After his return to Tibet, he appears to have been a real as well as a nominal autocrat for his preceptor and Gushi Khan both died, and the new Manchu dynasty had its hands full. His chief adviser was the Desi[965] or Prime Minister, supposed to be his natural son. In 1666 the great Emperor K'ang-hsi succeeded to the throne: and shortly afterwards the restlessness of the Mongol Princes began to inspire the Chinese Court with apprehension. In 1680 Lo-zang died but his death was a state secret. It was apparently known in Tibet and an infant successor was selected but the Desi continued to rule in Lo-zang's name and even the Emperor of China had no certain knowledge of his suspected demise but probably thought that the fiction of his existence was the best means of keeping the Mongols in order. It was not until 1696 that his death and the accession of a youth named Thsang-yang Gya-thso were made public.

But the young Grand Lama, who owing to the fiction that his predecessor was still alive had probably been brought up less strictly than usual, soon began to inspire alarm at Peking for he showed himself wilful and intelligent. He wrote love songs which are still popular and his licentious behaviour was quite out of harmony with the traditions of the holy see. In 1701, under joint pressure from the Chinese and Mongols, he resigned his ecclesiastical rights and handed over the care of the Church to the abbot of Tashilhunpo, while retaining his position as temporal ruler. But the Chinese still felt uneasy and in 1705 succeeded in inducing him to undertake a journey to Peking. When he got as far as Mongolia he died of either dropsy or assassination.

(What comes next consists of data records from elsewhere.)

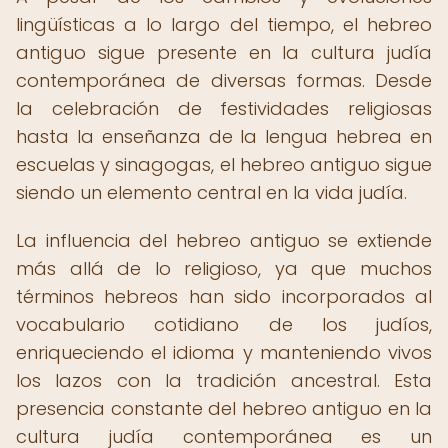
lingüísticas a lo largo del tiempo, el hebreo
antiguo sigue presente en la cultura judía
contemporánea de diversas formas. Desde
la celebración de festividades religiosas
hasta la enseñanza de la lengua hebrea en
escuelas y sinagogas, el hebreo antiguo sigue
siendo un elemento central en la vida judía.
La influencia del hebreo antiguo se extiende
más allá de lo religioso, ya que muchos
términos hebreos han sido incorporados al
vocabulario cotidiano de los judíos,
enriqueciendo el idioma y manteniendo vivos
los lazos con la tradición ancestral. Esta
presencia constante del hebreo antiguo en la
cultura judía contemporánea es un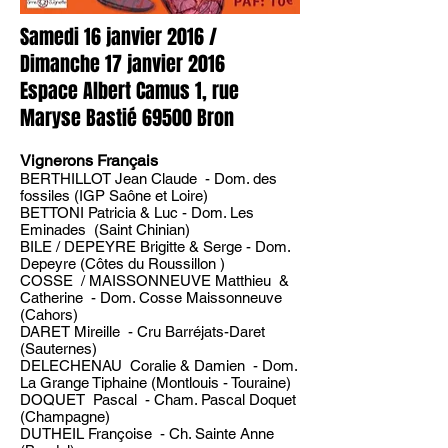
Samedi 16 janvier 2016 /
Dimanche 17 janvier 2016
Espace Albert Camus 1, rue
Maryse Bastié 69500 Bron
Vignerons Français
BERTHILLOT Jean Claude - Dom. des
fossiles (IGP Saône et Loire)
BETTONI Patricia & Luc - Dom. Les
Eminades (Saint Chinian)
BILE / DEPEYRE Brigitte & Serge - Dom.
Depeyre (Côtes du Roussillon )
COSSE / MAISSONNEUVE Matthieu &
Catherine - Dom. Cosse Maissonneuve
(Cahors)
DARET Mireille - Cru Barréjats-Daret
(Sauternes)
DELECHENAU Coralie & Damien - Dom.
La Grange Tiphaine (Montlouis - Touraine)
DOQUET Pascal - Cham. Pascal Doquet
(Champagne)
DUTHEIL Françoise - Ch. Sainte Anne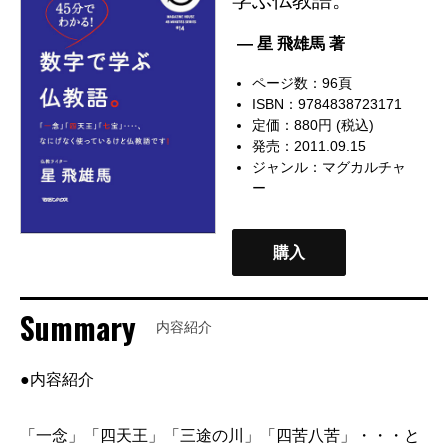
— 星 飛雄馬 著
ページ数：96頁
ISBN：9784838723171
定価：880円 (税込)
発売：2011.09.15
ジャンル：
マグカルチャ
ー
購入
Summary
内容紹介
●内容紹介
「一念」「四天王」「三途の川」「四苦八苦」・・・と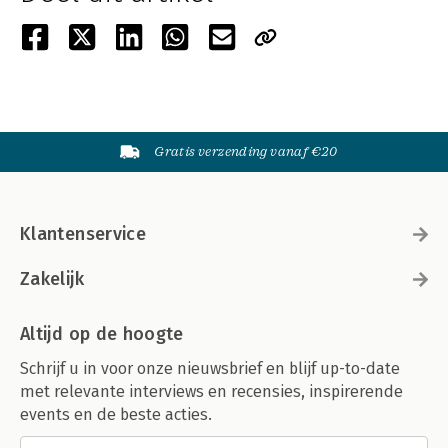
Gratis verzending vanaf €20
Klantenservice
Zakelijk
Altijd op de hoogte
Schrijf u in voor onze nieuwsbrief en blijf up-to-date
met relevante interviews en recensies, inspirerende
events en de beste acties.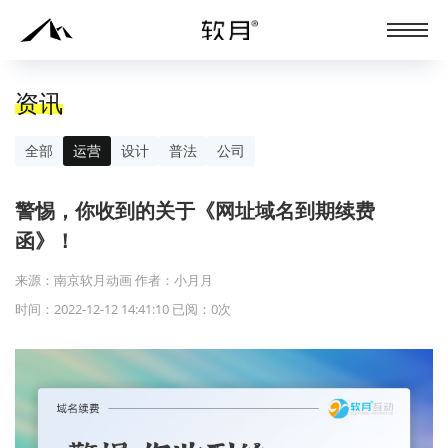
资讯
全部
运营
设计
普法
公司
警惕，你收到的关于《网址域名到期续费
函》！
来源：南京软月动画 作者：小月月
时间：2022-12-12 14:41:10 已阅：
0
次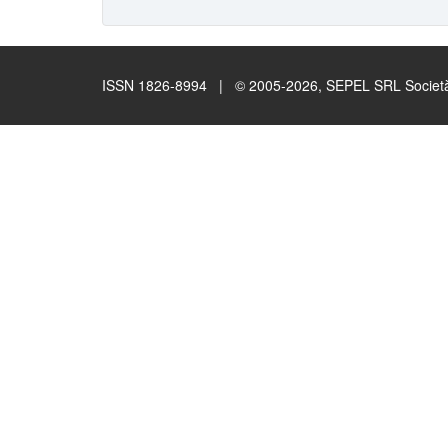
ISSN 1826-8994 | © 2005-2026, SEPEL SRL Società B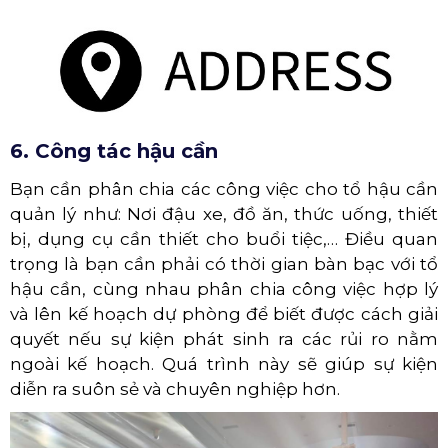
6. Công tác hậu cần
Bạn cần phân chia các công việc cho tổ hậu cần
quản lý như: Nơi đậu xe, đồ ăn, thức uống, thiết
bị, dụng cụ cần thiết cho buổi tiệc,… Điều quan
trọng là bạn cần phải có thời gian bàn bạc với tổ
hậu cần, cùng nhau phân chia công việc hợp lý
và lên kế hoạch dự phòng để biết được cách giải
quyết nếu sự kiện phát sinh ra các rủi ro nằm
ngoài kế hoạch. Quá trình này sẽ giúp sự kiện
diễn ra suôn sẻ và chuyên nghiệp hơn.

The commander of the Oelöt garrisons in Tibet was a friend of the Chinese, and at once produced a new Grand Lama called Yeśes, a man of about twenty-five, who claimed to be the true reincarnation of the fifth Grand Lama, the pretensions of the dissolute youth who had just died being thus set aside. It suited the Chinese to deal with an adult, who could be made to understand that he had received and held his office only through their good will, but the Tibetans would have none of this arrangement. They clung to the memory of the dissolute youth and welcomed with enthusiasm the news that he had reappeared in Li-t'ang as a new-born child, who was ultimately recognized as the seventh Grand Lama named Kalzang. The Chinese imprisoned the infant with his parents in the monastery of Kumbum in Kansu and gave all their support to Yeśes. For the better control of affairs in Lhasa two Chinese Agents were appointed to reside there with the Manchu title of Amban[966].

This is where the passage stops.